### WHAT TO PRODUCE
With the pictures left out, set down the line containing "ana ou europeia, estas" and each line after it to the end of the material, exactly as written.
:: DATASET
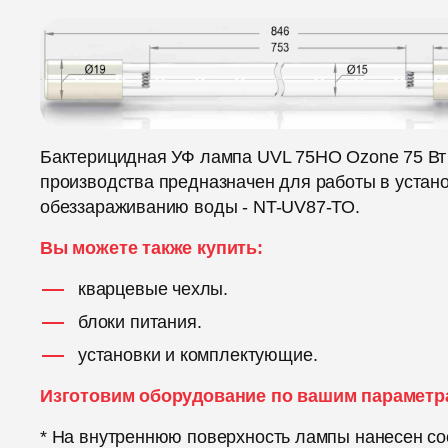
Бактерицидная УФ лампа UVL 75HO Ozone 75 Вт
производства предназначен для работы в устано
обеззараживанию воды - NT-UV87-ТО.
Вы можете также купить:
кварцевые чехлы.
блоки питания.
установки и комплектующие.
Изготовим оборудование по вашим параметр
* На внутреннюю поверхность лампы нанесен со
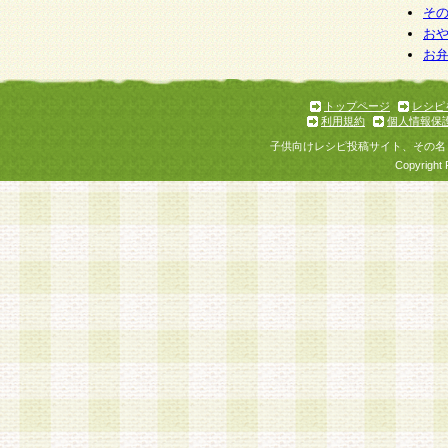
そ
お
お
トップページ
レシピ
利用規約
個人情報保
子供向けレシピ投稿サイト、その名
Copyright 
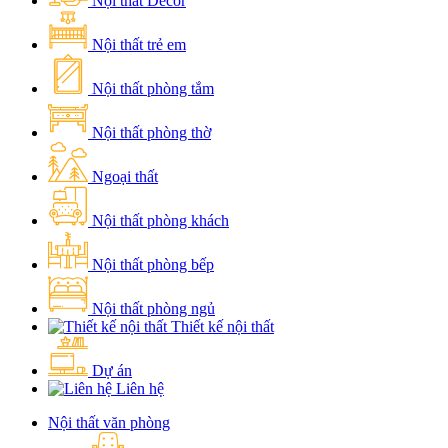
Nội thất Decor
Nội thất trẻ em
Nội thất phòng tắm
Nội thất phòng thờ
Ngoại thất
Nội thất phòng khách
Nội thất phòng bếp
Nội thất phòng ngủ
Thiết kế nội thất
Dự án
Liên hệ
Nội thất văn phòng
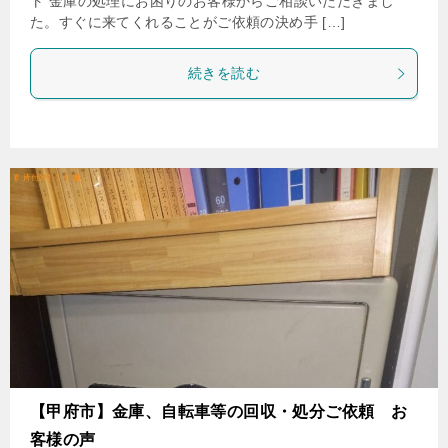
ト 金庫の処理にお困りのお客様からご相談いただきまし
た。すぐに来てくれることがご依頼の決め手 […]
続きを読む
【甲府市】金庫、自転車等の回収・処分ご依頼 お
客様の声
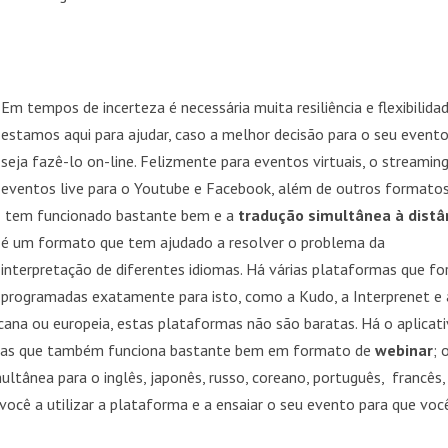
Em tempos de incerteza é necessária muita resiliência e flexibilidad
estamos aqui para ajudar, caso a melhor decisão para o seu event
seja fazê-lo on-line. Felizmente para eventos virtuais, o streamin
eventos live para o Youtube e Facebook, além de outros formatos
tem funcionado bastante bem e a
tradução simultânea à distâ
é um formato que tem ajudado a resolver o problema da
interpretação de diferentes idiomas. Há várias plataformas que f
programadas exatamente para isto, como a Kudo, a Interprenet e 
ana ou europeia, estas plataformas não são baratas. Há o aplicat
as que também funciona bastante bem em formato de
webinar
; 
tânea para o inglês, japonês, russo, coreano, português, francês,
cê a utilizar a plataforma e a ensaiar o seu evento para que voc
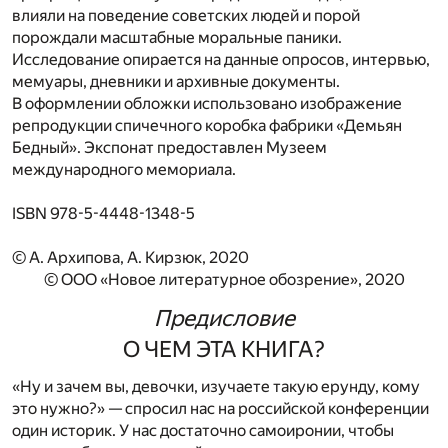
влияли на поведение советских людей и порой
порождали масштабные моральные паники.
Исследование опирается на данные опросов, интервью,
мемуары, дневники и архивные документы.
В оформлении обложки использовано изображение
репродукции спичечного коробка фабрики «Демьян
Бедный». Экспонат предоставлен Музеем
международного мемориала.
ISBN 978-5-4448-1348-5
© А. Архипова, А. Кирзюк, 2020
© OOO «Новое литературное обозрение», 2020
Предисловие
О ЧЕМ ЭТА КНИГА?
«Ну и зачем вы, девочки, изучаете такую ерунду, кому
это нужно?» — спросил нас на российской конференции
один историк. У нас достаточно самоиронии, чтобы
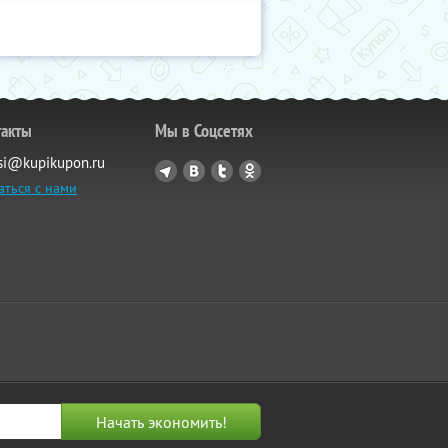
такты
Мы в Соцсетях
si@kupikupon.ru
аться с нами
::::
### EXERCISE ANSWER
ana ou europeia, estas plataformas não são baratas. Há o aplicat
as que também funciona bastante bem em formato de
webinar
; 
tânea para o inglês, japonês, russo, coreano, português, francês,
cê a utilizar a plataforma e a ensaiar o seu evento para que voc
влияли на поведение советских людей и порой
порождали масштабные моральные паники.
Исследование опирается на данные опросов, интервью,
мемуары, дневники и архивные документы.
В оформлении обложки использовано изображение
репродукции спичечного коробка фабрики «Демьян
Бедный». Экспонат предоставлен Музеем
международного мемориала.
ISBN 978-5-4448-1348-5
© А. Архипова, А. Кирзюк, 2020
© OOO «Новое литературное обозрение», 2020
Предисловие
О ЧЕМ ЭТА КНИГА?
«Ну и зачем вы, девочки, изучаете такую ерунду, кому
это нужно?» — спросил нас на российской конференции
один историк. У нас достаточно самоиронии, чтобы
такты
Мы в Соцсетях
si@kupikupon.ru
аться с нами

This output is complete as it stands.